Why is IL-6 predictive in tocilizumab patients? In the IL-6 receptor system, sIL-6R increases in the presence of inflammation. IL-6 and sIL-6R complex activates a wide variety of cells that express gp130 on their cell membrane in inflammatory conditions suggesting that sIL-6R and related soluble receptors contribute to IL-6 signaling and may be predictive markers for patient outcome to tocilizumab therapy. This may explain our observation that patients with higher sgp130 levels, a natural IL-6 inhibitor and a key predictive biomarker, were prone to experience higher clinical efficacy to tocilizumab therapy (Figure 3)(3,4). Therefore we believe that in order to find beneficial clinical parameters, it is necessary to analyze the signal pathways of cytokines and their soluble receptors related to the pathogenesis of RA (5,6).

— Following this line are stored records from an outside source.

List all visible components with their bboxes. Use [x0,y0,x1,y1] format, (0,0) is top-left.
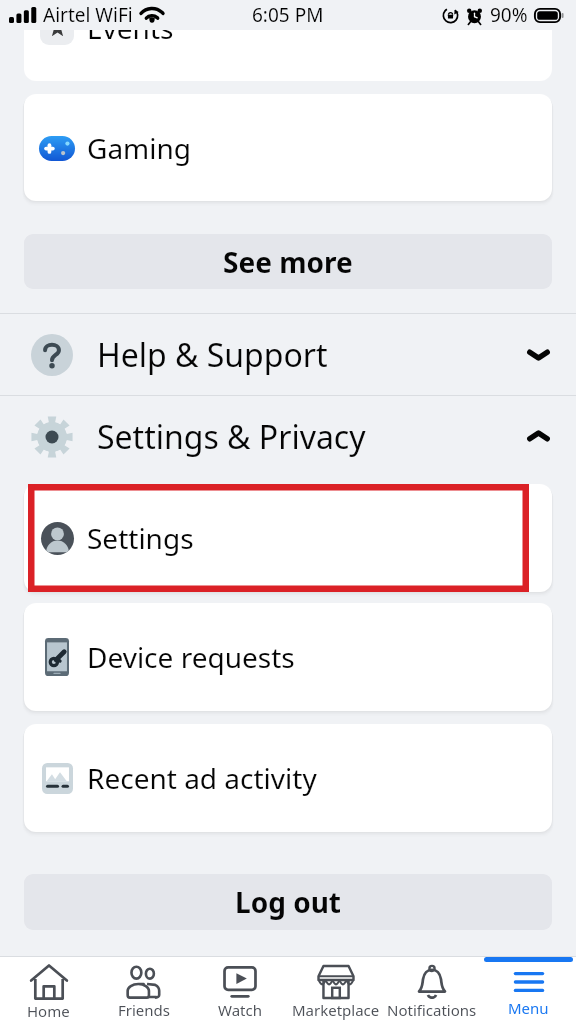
staticText: Log out [235,883,341,921]
button[interactable]: Settings & Privacy [0,396,576,477]
button[interactable]: Device requests [24,603,552,711]
staticText: Device requests [87,638,295,676]
staticText: Home [27,1001,70,1021]
staticText: Marketplace [292,1000,380,1020]
button[interactable]: Watch [192,957,288,1024]
staticText: Help & Support [97,333,527,377]
staticText: Airtel WiFi [43,2,133,28]
button[interactable]: Gaming [24,94,552,201]
button[interactable]: Help & Support [0,314,576,395]
staticText: Settings & Privacy [97,415,527,459]
staticText: See more [223,243,353,281]
button[interactable]: Notifications [384,957,480,1024]
staticText: Settings [87,519,194,557]
staticText: Notifications [387,1000,477,1020]
button[interactable]: Home [0,957,96,1024]
staticText: 90% [490,2,528,28]
button[interactable]: Events [24,30,552,81]
button[interactable]: Settings [24,484,552,592]
button[interactable]: Log out [24,874,552,930]
button[interactable]: Marketplace [288,957,384,1024]
staticText: Gaming [87,129,192,167]
staticText: Menu [508,998,549,1018]
button[interactable]: Friends [96,957,192,1024]
button[interactable]: See more [24,234,552,289]
staticText: Watch [218,1000,262,1020]
staticText: Recent ad activity [87,759,317,797]
button[interactable]: Recent ad activity [24,724,552,832]
staticText: 6:05 PM [252,2,324,28]
staticText: Friends [118,1000,170,1020]
button[interactable]: Menu [480,957,576,1024]
staticText: Events [87,30,174,47]
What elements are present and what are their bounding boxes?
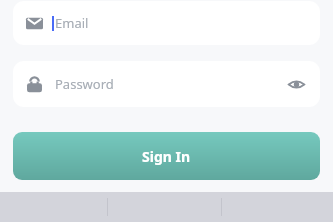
- staticText: Password: [55, 75, 114, 93]
- button[interactable]: Email: [13, 1, 320, 45]
- button[interactable]: Show password: [283, 71, 309, 97]
- button[interactable]: Password: [13, 61, 320, 107]
- button[interactable]: Sign In: [13, 132, 320, 180]
- staticText: Sign In: [142, 147, 191, 166]
- staticText: Email: [55, 14, 89, 32]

We believe that it is an important finding that the predictive biomarkers we identified for etanercept therapy differed from those for tocilizumab. These results further prove that individual patients tend to have a different response to each agent prescribed for the same disease condition and will discriminately react to some treatments more favorable than others. Finding more reliable markers is essential so that etanercept therapy can be used more efficiently and effectively.

Our ultimate aim is to develop a kit that helps clinicians to choose the anti-cytokine agent that is most suitable for individual RA patients before administering treatment.

These biomarkers may assist doctors to identify in advance patients who will not respond favorably to a treatment protocol thereby sparing patients from being treated with expensive and powerful agents that are not efficacious for them. It also allows individual RA patients to be matched with the anti-cytokine therapy that will be most effective for them or that will allow them to achieve their treatment target. This type of treatment strategy is in line with the personalized therapy now recommended by EULAR in RA field (7,8,9). Our recommended patient outcome prediction process is presented in Figure 4.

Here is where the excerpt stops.